#### [Directions]
Starting at the line with "を見つけるのでしょうか？" and ending at the line with "[유머] 고객들에게 유독 인기 많은 사기꾼 케릭터", print exactly the lines of the entries below. Pictures do not belong in the copy.

#### [Data for analysis]
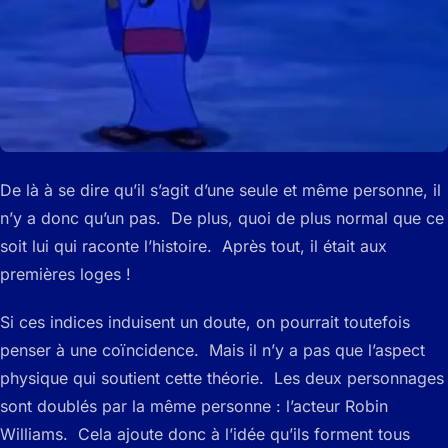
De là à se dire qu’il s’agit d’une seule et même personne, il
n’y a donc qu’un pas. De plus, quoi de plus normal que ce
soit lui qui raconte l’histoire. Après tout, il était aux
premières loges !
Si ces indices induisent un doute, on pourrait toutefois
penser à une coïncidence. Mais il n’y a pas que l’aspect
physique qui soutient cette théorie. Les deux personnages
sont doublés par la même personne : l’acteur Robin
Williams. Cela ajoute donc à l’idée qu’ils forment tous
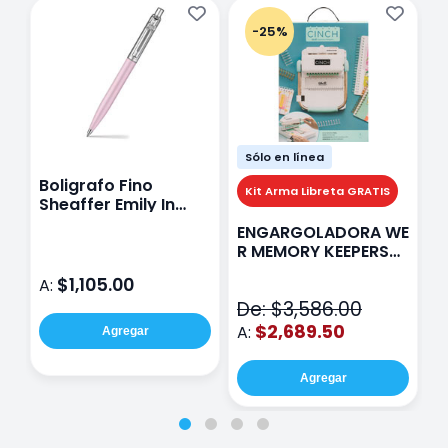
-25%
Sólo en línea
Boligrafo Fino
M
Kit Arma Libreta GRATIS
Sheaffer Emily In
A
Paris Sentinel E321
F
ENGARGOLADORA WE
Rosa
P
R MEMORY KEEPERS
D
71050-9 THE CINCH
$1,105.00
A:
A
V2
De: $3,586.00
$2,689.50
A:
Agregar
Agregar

==

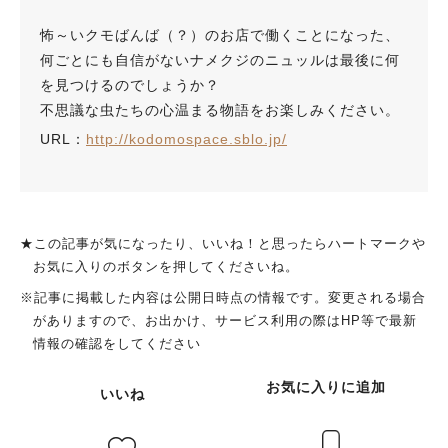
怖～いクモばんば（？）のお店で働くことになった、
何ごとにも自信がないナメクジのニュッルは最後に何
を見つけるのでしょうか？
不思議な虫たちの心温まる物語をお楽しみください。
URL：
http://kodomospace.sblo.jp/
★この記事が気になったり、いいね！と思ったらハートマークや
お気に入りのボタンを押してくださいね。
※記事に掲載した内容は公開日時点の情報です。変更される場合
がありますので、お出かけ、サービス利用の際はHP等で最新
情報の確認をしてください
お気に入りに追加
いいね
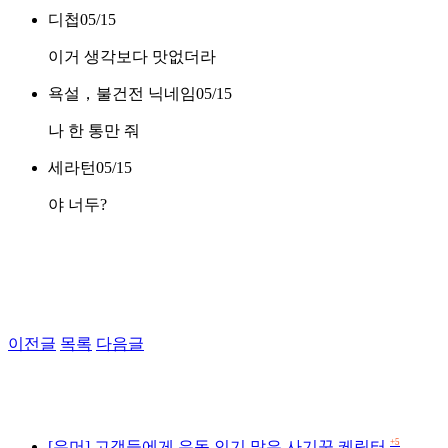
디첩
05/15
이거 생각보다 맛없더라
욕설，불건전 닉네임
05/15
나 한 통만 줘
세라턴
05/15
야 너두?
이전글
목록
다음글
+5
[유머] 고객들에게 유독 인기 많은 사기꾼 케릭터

#### [Answer to the problem]
を見つけるのでしょうか？
不思議な虫たちの心温まる物語をお楽しみください。
URL：
http://kodomospace.sblo.jp/
★この記事が気になったり、いいね！と思ったらハートマークや
お気に入りのボタンを押してくださいね。
※記事に掲載した内容は公開日時点の情報です。変更される場合
がありますので、お出かけ、サービス利用の際はHP等で最新
情報の確認をしてください
お気に入りに追加
いいね
디첩
05/15
이거 생각보다 맛없더라
욕설，불건전 닉네임
05/15
나 한 통만 줘
세라턴
05/15
야 너두?
이전글
목록
다음글
+5
[유머] 고객들에게 유독 인기 많은 사기꾼 케릭터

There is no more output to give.